À l'origine, le site était occupé dès le XIIIe siècle par deux propriétés : le vieux château de Villepreux et le fief de Mérainviller. Au début du XVIIe siècle, la reine Margot y acquit une demeure qu'elle nomma le « Petit Olympe ». Après sa mort en 1615, le domaine fut vendu et divisé, avant d'être réuni en 1660 par Macé Bertrand de la Bazinière pour former une maison de plaisance.

En 1681, Denis Talon, conseiller du roi, acheta le domaine et confia sa transformation à Pierre Bullet pour le château et à André Le Nôtre pour les jardins. À sa mort en 1698, le château fut racheté en 1699 par François Louis de Bourbon, prince de Conti, qui y réalisa d'importants travaux, ajoutant une façade dorique et un pavillon des bains pour son fils. Le domaine devint un lieu de prestige, décrit en détail par Dézallier d'Argenville en 1749 pour ses jardins en terrasses, ses fontaines et son intégration harmonieuse dans le paysage.

Le château resta dans la famille Conti jusqu'en 1776, date à laquelle il fut vendu à Adrien Jules Gaultier Designy, puis à la princesse de Chimay en 1782. Pendant la Révolution française, la princesse fut guillotinée en 1793, et le château, confisqué comme bien national, commença à décliner. Au XIXe siècle, il fut morcelé et partiellement transformé : en 1852, il abritait un établissement d'hydrothérapie, puis fut racheté en 1857 par le Comptoir central de Crédit, qui lança un lotissement du parc.

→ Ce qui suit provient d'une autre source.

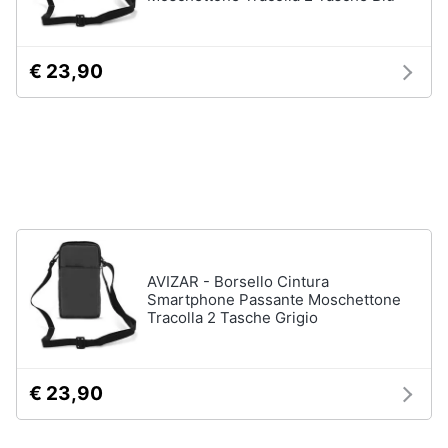
neonati
e
igiene
Copertina
neonato
€ 23,90
Beauty
Vedi
tutti
Giocattoli
Prima
Scarpe
infanzia
Sneakers
Scarpe
Fotografia
nike
AVIZAR - Borsello Cintura
Smartphone Passante Moschettone
Anfibi
Tracolla 2 Tasche Grigio
Casalinghi
Ciabatte
Vedi
Abbigliamento
tutti
€ 23,90
Sport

En 1871, pendant la Commune de Paris, le château fut incendié par les canonniers et laissé en ruines. Les vestiges furent en partie démolis en 1910 et 1939. Auguste Rodin racheta certains éléments architecturaux, comme le fronton et les colonnes, qu'il fit remonter dans sa villa de Meudon entre 1907 et 1908. Aujourd'hui, il ne subsiste du château que l'hémicycle d'entrée du XVIIIe siècle, abritant une galerie d'histoire, ainsi que l'orangerie, le colombier et une fontaine classée.

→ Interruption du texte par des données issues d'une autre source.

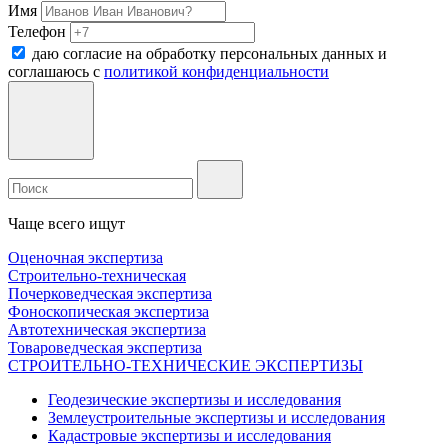
Имя
Телефон
даю согласие на обработку персональных данных и
соглашаюсь c
политикой конфиденциальности
Чаще всего ищут
Оценочная экспертиза
Строительно-техническая
Почерковедческая экспертиза
Фоноскопическая экспертиза
Автотехническая экспертиза
Товароведческая экспертиза
СТРОИТЕЛЬНО-ТЕХНИЧЕСКИЕ ЭКСПЕРТИЗЫ
Геодезические экспертизы и исследования
Землеустроительные экспертизы и исследования
Кадастровые экспертизы и исследования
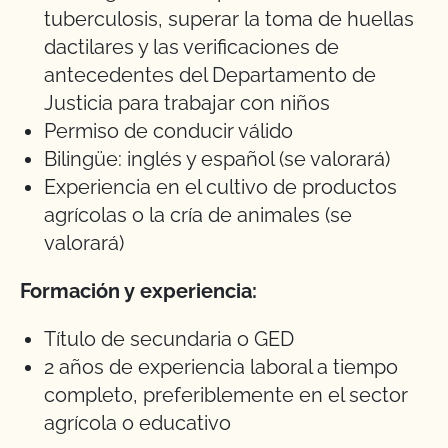
tuberculosis, superar la toma de huellas
dactilares y las verificaciones de
antecedentes del Departamento de
Justicia para trabajar con niños
Permiso de conducir válido
Bilingüe: inglés y español (se valorará)
Experiencia en el cultivo de productos
agrícolas o la cría de animales (se
valorará)
Formación y experiencia:
Título de secundaria o GED
2 años de experiencia laboral a tiempo
completo, preferiblemente en el sector
agrícola o educativo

Le parc, en partie racheté par la commune, est devenu le parc municipal Henri-Barbusse, inauguré en 1936. Ce lieu conserve une partie des aménagements paysagers d'origine, témoignant de l'héritage des jardins à la française conçus par Le Nôtre. Le musée français de la Carte à jouer, installé dans l'ancien pavillon d'entrée, perpétue la mémoire de ce château disparus.